As an aside, if you buy pipe at retail (not the most cost effective, but sometimes necessary, especially when buying small quantities) like Home Depot, Lowe's, etc., they sometimes sell it as 2" outside diameter pipe. The longest I've seen at retail is 10' and it's pre-threaded at both ends.


----------



## len (Feb 23, 2012)

dieouthere said:


> Just found some used: 866-492-5540 - ask for Matt



Thanks, but not in the market. And depending on where they are, shipping would probably be costly.


----------



## Pav636 (Mar 1, 2012)

I would be interested in this, I am not too savy with building things. I would use it to mount either one S4 for a custom monogram or use a cross Bar to mount 4 S4. Any one want to volunteer to build about 4?


----------



## gafftapegreenia (Mar 1, 2012)

avkid said:


>



I would rather one use a cheeseborough or a rota lock instead of a threaded T if one desires a crossbar on their booms. 

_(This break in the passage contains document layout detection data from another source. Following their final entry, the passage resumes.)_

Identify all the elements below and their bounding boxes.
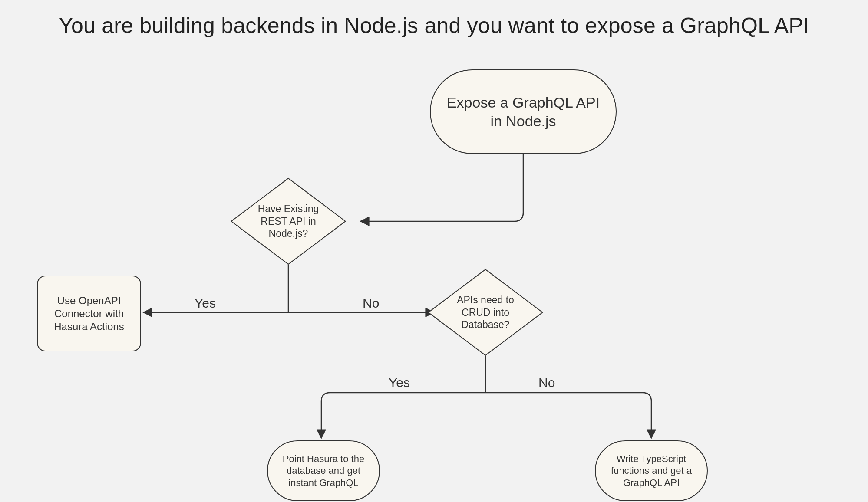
node-decision-crud-label: APIs need to CRUD into Database? <box>454 292 517 333</box>
node-start-label: Expose a GraphQL API in Node.js <box>444 92 602 132</box>
page-title: You are building backends in Node.js and… <box>0 13 868 38</box>
text: functions and get a <box>611 465 692 476</box>
node-decision-rest-label: Have Existing REST API in Node.js? <box>255 201 322 242</box>
text: Expose a GraphQL API <box>447 94 600 111</box>
edge-label-crud-yes: Yes <box>389 375 410 390</box>
edge-label-rest-yes: Yes <box>195 296 216 311</box>
node-decision-crud: APIs need to CRUD into Database? <box>434 273 537 351</box>
text: APIs need to <box>457 294 514 305</box>
text: Database? <box>461 319 509 330</box>
text: Have Existing <box>258 203 319 214</box>
diagram-canvas: You are building backends in Node.js and… <box>0 0 868 502</box>
node-point-hasura: Point Hasura to the database and get ins… <box>267 440 380 501</box>
text: Connector with <box>54 308 124 319</box>
text: Hasura Actions <box>54 321 124 332</box>
text: Write TypeScript <box>617 453 686 464</box>
node-use-openapi: Use OpenAPI Connector with Hasura Action… <box>37 276 141 351</box>
node-write-ts-label: Write TypeScript functions and get a Gra… <box>608 451 694 491</box>
edge-start-to-rest <box>360 153 523 221</box>
node-decision-rest: Have Existing REST API in Node.js? <box>237 182 340 260</box>
node-start: Expose a GraphQL API in Node.js <box>430 69 617 154</box>
node-point-hasura-label: Point Hasura to the database and get ins… <box>280 451 367 491</box>
edge-crud-yes <box>321 393 485 438</box>
text: in Node.js <box>490 113 556 129</box>
text: Node.js? <box>269 228 308 239</box>
text: REST API in <box>261 216 316 227</box>
edges-layer <box>0 0 868 502</box>
node-write-ts: Write TypeScript functions and get a Gra… <box>595 440 708 501</box>
edge-label-rest-no: No <box>363 296 379 311</box>
text: database and get <box>287 465 360 476</box>
text: CRUD into <box>462 307 509 318</box>
edge-label-crud-no: No <box>538 375 555 390</box>
text: Point Hasura to the <box>283 453 364 464</box>
text: Use OpenAPI <box>57 295 121 306</box>
edge-crud-no <box>485 393 651 438</box>
text: instant GraphQL <box>288 477 358 488</box>
text: GraphQL API <box>623 477 680 488</box>
node-use-openapi-label: Use OpenAPI Connector with Hasura Action… <box>51 292 126 335</box>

I was under the impression that threaded coupling are now generally frowned upon.


----------



## LXPlot (Mar 1, 2012)

Stage Lighting in the Boondocks by James Hull Miller includes some schematics for making your own out of wood. I haven't done it personally, and he doesn't have one particularly for Ellipsoidals, but it might be what you're looking for.


----------